Author:
Maria Scott <maria-12648430(at)hnc-agency(dot)org> , Jan Uhlig <juhlig(at)hnc-agency(dot)org>
Status:
Final/24.0 Implemented in OTP release 24.0
Type:
Standards Track
Created:
04-Mar-2021
Erlang-Version:
24.0
Post-History:
08-Mar-2021, 17-Mar-2021, 23-Mar-2021, 31-Mar-2021, https://github.com/erlang/otp/pull/4521

EEP 56: Automatic supervisor shutdown triggered by termination of significant children #

Abstract #

This EEP introduces a way of automatically terminating supervisors based on the termination of specifically marked significant children.

This document is based on the discussion in OTP-PR 4521.

Motivation #

Children under a supervisor often represent a work unit, that means, a group of cooperating processes, as opposed to just a single process. Such work unit supervisors (called group supervisors in the context of this document) are themselves typically hosted by a simple_one_for_one supervisor, via which they are started as needed.

At the time of this writing, however, there is no good, canonical way of stopping such group supervisors once the work unit they represent has finished it’s work and the respective child processes have terminated, meaning the group supervisors will hang around, idle forever unless stopped manually one way or another.

This has been addressed in applications in a variety of ways, none of which can be called truly good, straightforward, or canonical:

  • Passing the Pid of the group supervisor to a child that is responsible for shutting down that supervisor. The shutdown is then achieved by sending an exit signal to the group supervisor. While the appropriate exit signals are documented, it is not for this purpose, and flinging around exit signals can be dangerous.
  • Passing the Pid of the group supervisor and the Pid of the supervisor on top of it to a child that is responsible for shutting down that supervisor. The shutdown is then achieved by telling the supervisor on top to terminate the group supervisor via supervisor:terminate_child/2. As this is a blocking call, a process has to be spawned for it. Also, this will cause the top supervisor to be blocked until the group supervisor has been shut down, so it will not accept other requests until then.

Both of the above approaches suffer from the fact that the children responsible for the shutdown have to know things about their surroundings, namely…:

  • … that it is located under a (group) supervisor in the first place. In the second of the above approaches, even that this group supervisor is again located under yet another supervisor. And, conversely, it is not possible to run this process independently (e.g. for testing), that is, without the supervisor layers on top.
  • … that it may have siblings, and that it is safe to cause their shutdown by shutting down the supervisor. From a programmer’s perspective, it is not obvious just by looking at the supervisor implementation that a certain child may cause a shutdown of the supervisor and all children, so there is a potential for surprises.

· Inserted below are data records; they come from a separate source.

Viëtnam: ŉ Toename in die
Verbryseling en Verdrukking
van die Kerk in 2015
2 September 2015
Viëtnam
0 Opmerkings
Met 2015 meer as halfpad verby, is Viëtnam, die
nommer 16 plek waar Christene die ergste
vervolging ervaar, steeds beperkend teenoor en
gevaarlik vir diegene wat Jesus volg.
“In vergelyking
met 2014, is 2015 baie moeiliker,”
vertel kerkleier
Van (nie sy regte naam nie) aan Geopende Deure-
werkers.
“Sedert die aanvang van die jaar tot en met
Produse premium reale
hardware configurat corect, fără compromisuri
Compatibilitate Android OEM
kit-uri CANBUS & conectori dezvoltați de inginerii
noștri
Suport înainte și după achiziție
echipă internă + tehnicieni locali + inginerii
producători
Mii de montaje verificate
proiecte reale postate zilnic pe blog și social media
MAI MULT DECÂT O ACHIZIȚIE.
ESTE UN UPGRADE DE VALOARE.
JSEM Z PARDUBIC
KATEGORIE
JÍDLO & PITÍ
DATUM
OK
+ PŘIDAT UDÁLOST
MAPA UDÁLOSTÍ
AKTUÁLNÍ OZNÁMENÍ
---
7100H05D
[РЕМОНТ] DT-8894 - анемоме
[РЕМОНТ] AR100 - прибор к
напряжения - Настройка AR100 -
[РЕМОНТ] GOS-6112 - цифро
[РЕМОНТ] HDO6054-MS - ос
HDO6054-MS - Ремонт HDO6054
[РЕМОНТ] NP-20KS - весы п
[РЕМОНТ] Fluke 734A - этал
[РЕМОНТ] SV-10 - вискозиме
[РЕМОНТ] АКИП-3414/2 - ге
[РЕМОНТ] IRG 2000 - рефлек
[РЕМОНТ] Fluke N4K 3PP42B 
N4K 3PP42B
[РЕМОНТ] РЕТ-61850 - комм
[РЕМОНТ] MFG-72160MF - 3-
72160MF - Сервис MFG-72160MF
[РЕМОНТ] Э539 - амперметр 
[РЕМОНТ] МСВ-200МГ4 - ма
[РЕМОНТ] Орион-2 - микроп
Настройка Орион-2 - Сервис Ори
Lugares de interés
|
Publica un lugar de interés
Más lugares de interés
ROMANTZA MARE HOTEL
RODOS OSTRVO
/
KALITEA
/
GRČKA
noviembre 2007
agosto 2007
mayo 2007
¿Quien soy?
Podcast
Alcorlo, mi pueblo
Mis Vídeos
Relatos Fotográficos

This may be tackled by having a dedicated overseer child that watches the other children and acts according to their behavior. However, this requires considerable boilerplate code for tasks that would be better suited in the supervisor. Also, there is the problem that the overseer process must keep the list of children it watches up to date should any of them be restarted, either by enabling the children to register with it on start (for which they in turn must know the overseer process’ pid), or asking the supervisor for it.

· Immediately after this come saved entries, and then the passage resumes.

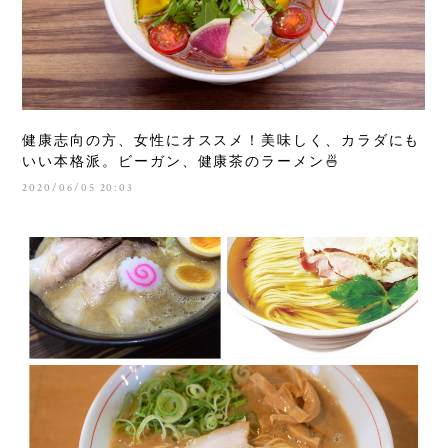
健康志向の方、女性にオススメ！美味しく、カラダにも
いい本格派。ビーガン、健康茶のラーメン🍜
2020/06/05 20:03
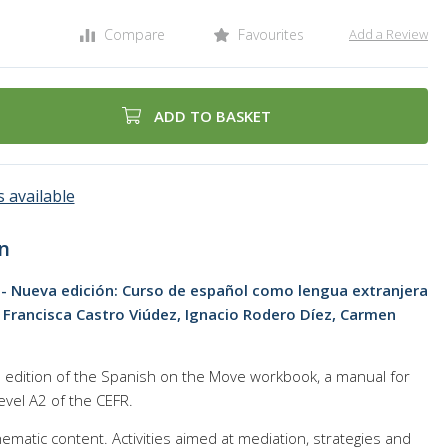
Compare
Favourites
Add a Review
ADD TO BASKET
 available
n
 - Nueva edición: Curso de español como lengua extranjera
- Francisca Castro Viúdez, Ignacio Rodero Díez, Carmen
edition of the Spanish on the Move workbook, a manual for
evel A2 of the CEFR.
matic content. Activities aimed at mediation, strategies and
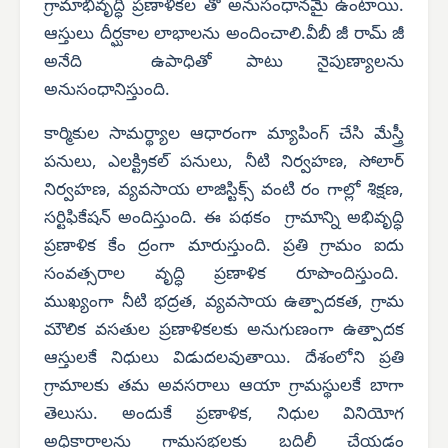
గ్రామాభివృద్ధి ప్రణాళికల తో అనుసంధానమై ఉంటాయి.
ఆస్తులు దీర్ఘకాల లాభాలను అందించాలి.వీబీ జీ రామ్ జీ
అనేది ఉపాధితో పాటు నైపుణ్యాలను
అనుసంధానిస్తుంది.
కార్మికుల సామర్థ్యాల ఆధారంగా మ్యాపింగ్ చేసి మేస్త్రీ
పనులు, ఎలక్ట్రికల్ పనులు, నీటి నిర్వహణ, సోలార్
నిర్వహణ, వ్యవసాయ లాజిస్టిక్స్ వంటి రం గాల్లో శిక్షణ,
సర్టిఫికేషన్ అందిస్తుంది. ఈ పథకం గ్రామాన్ని అభివృద్ధి
ప్రణాళిక కేం ద్రంగా మారుస్తుంది. ప్రతి గ్రామం ఐదు
సంవత్సరాల వృద్ధి ప్రణాళిక రూపొందిస్తుంది.
ముఖ్యంగా నీటి భద్రత, వ్యవసాయ ఉత్పాదకత, గ్రామ
మౌలిక వసతుల ప్రణాళికలకు అనుగుణంగా ఉత్పాదక
ఆస్తులకే నిధులు విడుదలవుతాయి. దేశంలోని ప్రతి
గ్రామాలకు తమ అవసరాలు ఆయా గ్రామస్థులకే బాగా
తెలుసు. అందుకే ప్రణాళిక, నిధుల వినియోగ
అధికారాలను గ్రామసభలకు బదిలీ చేయడం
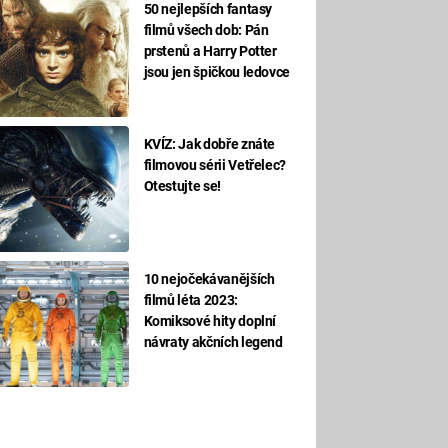
50 nejlepších fantasy
filmů všech dob: Pán
prstenů a Harry Potter
jsou jen špičkou ledovce
KVÍZ: Jak dobře znáte
filmovou sérii Vetřelec?
Otestujte se!
10 nejočekávanějších
filmů léta 2023:
Komiksové hity doplní
návraty akčních legend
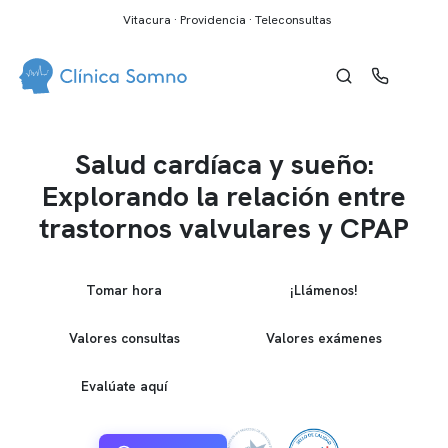
Vitacura · Providencia · Teleconsultas
Salud cardíaca y sueño:
Explorando la relación entre
trastornos valvulares y CPAP
Tomar hora
¡Llámenos!
Valores consultas
Valores exámenes
Evalúate aquí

Another approach that is often used is to make the children responsible for the shutdown of the group supervisor permanent and the supervisor’s restart intensity to 0. This has the downside that the child will not be restarted but cause the supervisor to shut down if it exits abnormally but could be restarted. Another downside to this approach is that it produces error messages (crash reports), even if the shutdown is intended.

Last but not least, some people have taken the approach to clone the OTP supervisor and customize it to their needs, for reasons outlined here and others.

Rationale #

This EEP provides a means to alleviate the problems outlined in the motivation by introducing a way to mark specific children as significant via a new child spec flag, and a way to configure supervisors to shut down automatically depending on the exit of significant children via a new supervisor flag.

In order to keep backwards compatibility, the new flags will only be usable in the map forms of child specs and supervisor flags, and for the same reason the default values for the new flags are chosen such that, in their absence, the supervisor behaves the same as it does to date.

The new child spec flag is named significant with possible values true and false, with false being the default.

The new supervisor flag is named auto_shutdown with possible values never, any_significant and all_significant, with never being the default.

With the supervisor auto_shutdown flag set to never, the child spec flag significant is not allowed to be true. The never value and the restriction on the significant value is intended as a safety means to defend against unintended automatic shutdowns, for example by the exit of a significant child which was added later via supervisor:start_child/2. As the spec for such a child would not be present in the supervisor:init/1 callback code but somewhere else, debugging such unexplained supervisor shutdowns might be difficult.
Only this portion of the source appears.